Friday, April 07, 2006

How I got this way

Everyone keeps asking how I got this way. Here’s how.

I was diagnosed with DDD some years ago, and pretty much ignored it, continuing to exercise: yoga, pilates, weights, swimming, cardio. The last three years or so, I began to notice some changes. An hour of shopping or just strolling around would leave me with a dull throbbing ache in my back, hips and thighs. It was like this long-line girdle of pain. Sitting through a movie or Philharmonic concert required near constant shifting and fidgeting, trying to find a nonexistent comfortable position. It was not so much pain as intense discomfort, pressure building up and up like a balloon filling with air, stretched tight, about to pop, yet no matter how I tried to move to relieve it, it stayed taut.

Last summer I’m invited to spend the evening in Bryant Park watching a screening of Jaws. I’m in agony that night; there’s no chairs allowed and no way I can get comfortable on the ground, so I sit, knotted up on the hard ground in a sea of people, unable to stretch out, stand up, or even to excuse myself and leave gracefully. I spend the next day, my birthday, in pain and unable to stand upright.

Then in October, I’m at the dentist’s office. He tells me to sit up and rinse. Doing so, I feel a tug in my back. I’m in pain, shooting down my legs, and unable to stand upright for two weeks. I get better, and I’m walking straight and exercising again, but it scares me and this is when I call Dr. Balderston. Armed with my recent MRI, a CT scan on my neck, a discogram from two years ago and every xray I’ve had from the last 19 years I head to Philly and hope.

Dr. Balderston is sympathetic, optimistic. He suggests a new discogram, hoping, I assume, that the pain is originating from one disc, in which case I’ll be eligible for a single disc replacement. Ten days after the test, in late January, I have a follow up visit. I see the doctor that did the discogram first. He’s arrogant and curt, telling me my only option is to have the rest of my spine fused, “and that’s unfortunate.” Balderston comes in all grim and serious. He says I have four discs moving abnormally and there is a new surgery to replace one or more discs and fuse the other two, but I should wait till the pain is really bad, till the bent-overness and throbbing legs are the norm, then have the surgery. A few years down the road, he says.
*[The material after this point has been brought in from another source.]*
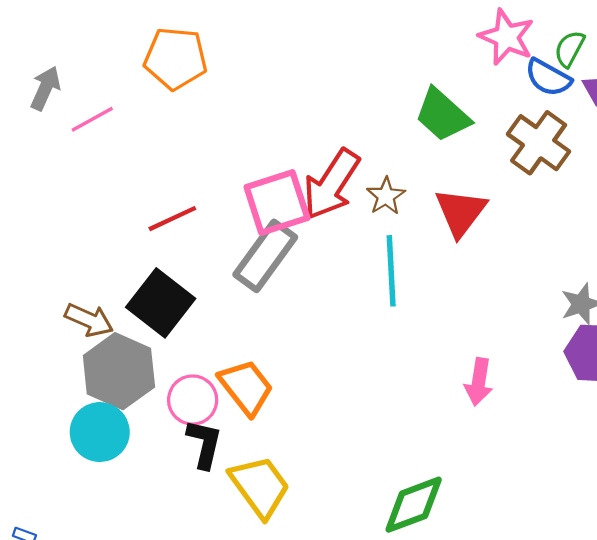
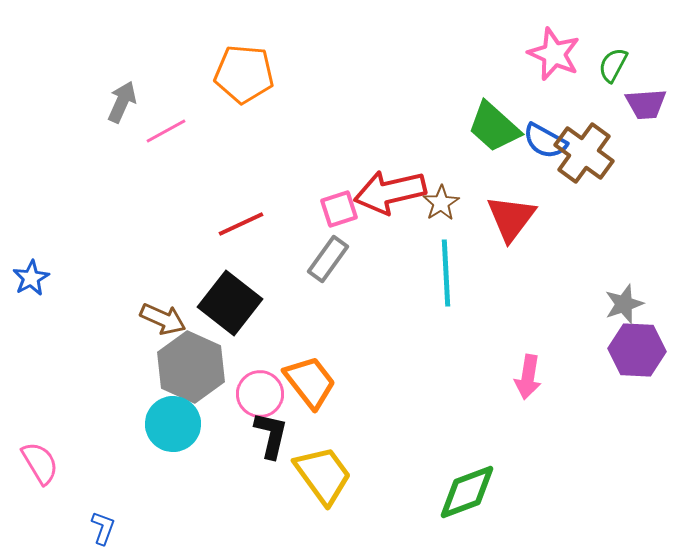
blue semicircle: (548, 78) -> (545, 141), moved
red arrow: (331, 184) -> (390, 192), turned 44
pink square: (277, 203) -> (339, 209), size x0.6
gray rectangle: (265, 256) -> (328, 259), size x0.7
I get a bit better, then it all gets worse again. I can’t turn over in bed without holding on to the headboard. I need Tyler to help me sit down on the toilet. One day walking Tony, I collapse on the sidewalk in pain. More than once, Tyler finds me in the bathroom in the middle of the night, on the toilet, contorted and in so much pain I can’t relax enough to start the urine flow and the pain leaving me breathless so I can’t call out to him, can’t say, “Honey? Help me, help me get off the fucking toilet.”

It’s suspected (after some blood tests and an inconclusive MRI) that I may have a disc infection. After a week of IV antibiotics and more tests, I’m released, sent home with prescriptions for Demerol and physical therapy. I make no progress to speak of; the nerve pain goes away, the spasms stay. Then the spasms are gone but the pounding in my legs, hips and back returns. I try to swim, the pain is excruciating.
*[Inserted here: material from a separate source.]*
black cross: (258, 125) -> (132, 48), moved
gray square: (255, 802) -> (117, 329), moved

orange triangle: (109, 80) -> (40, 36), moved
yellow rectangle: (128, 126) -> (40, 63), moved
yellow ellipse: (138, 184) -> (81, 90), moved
On our visit on Tuesday, my stomach does a flop when I see my xrays: there’s no space at all between the discs, flat as an iron, bone on bone. This is why I can’t stand up straight, why it feels like my stomach muscles are struggling to keep me from crumpling over and why I’m out of breath all the time from the sheer effort of holding myself partially upright. The first thing I say to him is “you said this would happen in a few years, not weeks.” He nods, reading my file.
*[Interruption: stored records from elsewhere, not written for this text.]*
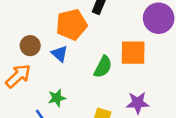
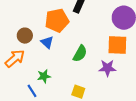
orange square: (133, 53) -> (117, 45), moved
purple star: (138, 103) -> (107, 68), moved

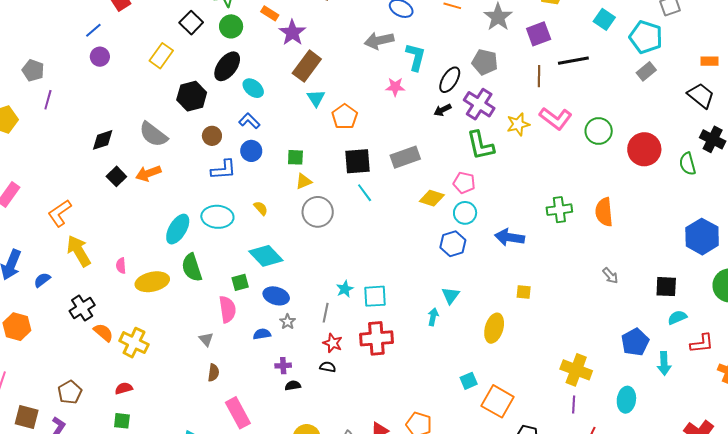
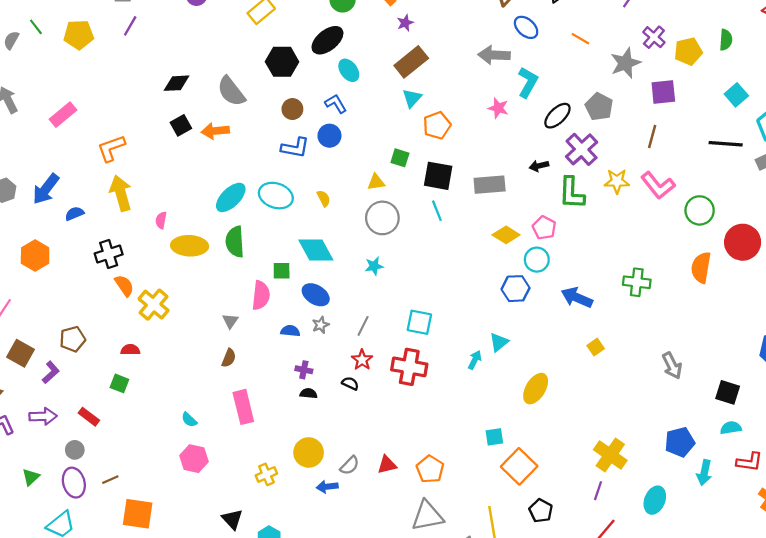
purple star: (292, 33) -> (405, 23), size x0.6
black line: (573, 61) -> (726, 144), moved
black arrow: (443, 110) -> (539, 166), moved
green square: (295, 157) -> (400, 158), moved
orange semicircle: (604, 212) -> (701, 268), moved
gray arrow: (610, 276) -> (672, 366), size x1.4
cyan star: (345, 289) -> (374, 266), moved
yellow square: (524, 292) -> (596, 347), moved, turned 35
We ask him how I got this way. He answers confidently that it is a combination of three factors: bad luck (the scoliosis), genetics and age. He seems equally confident that I’ll be able to have the surgery in the next few months, pending final FDA approval and the ok from the insurance company. At this point, I don’t much think about how I got this way, I’m trying to look forward to never being like this again.

2 Comments:

Blogger J. said...

Shit!

Hope you feel better soon, honey!

3:23 PM  
Anonymous Anonymous said...

Good luck with your recovery. It's terrible when you cross that line of not being able to walk or stand up. Anything less than that is bearable because, despite the pain, you can still do things - but being immobilised is scary.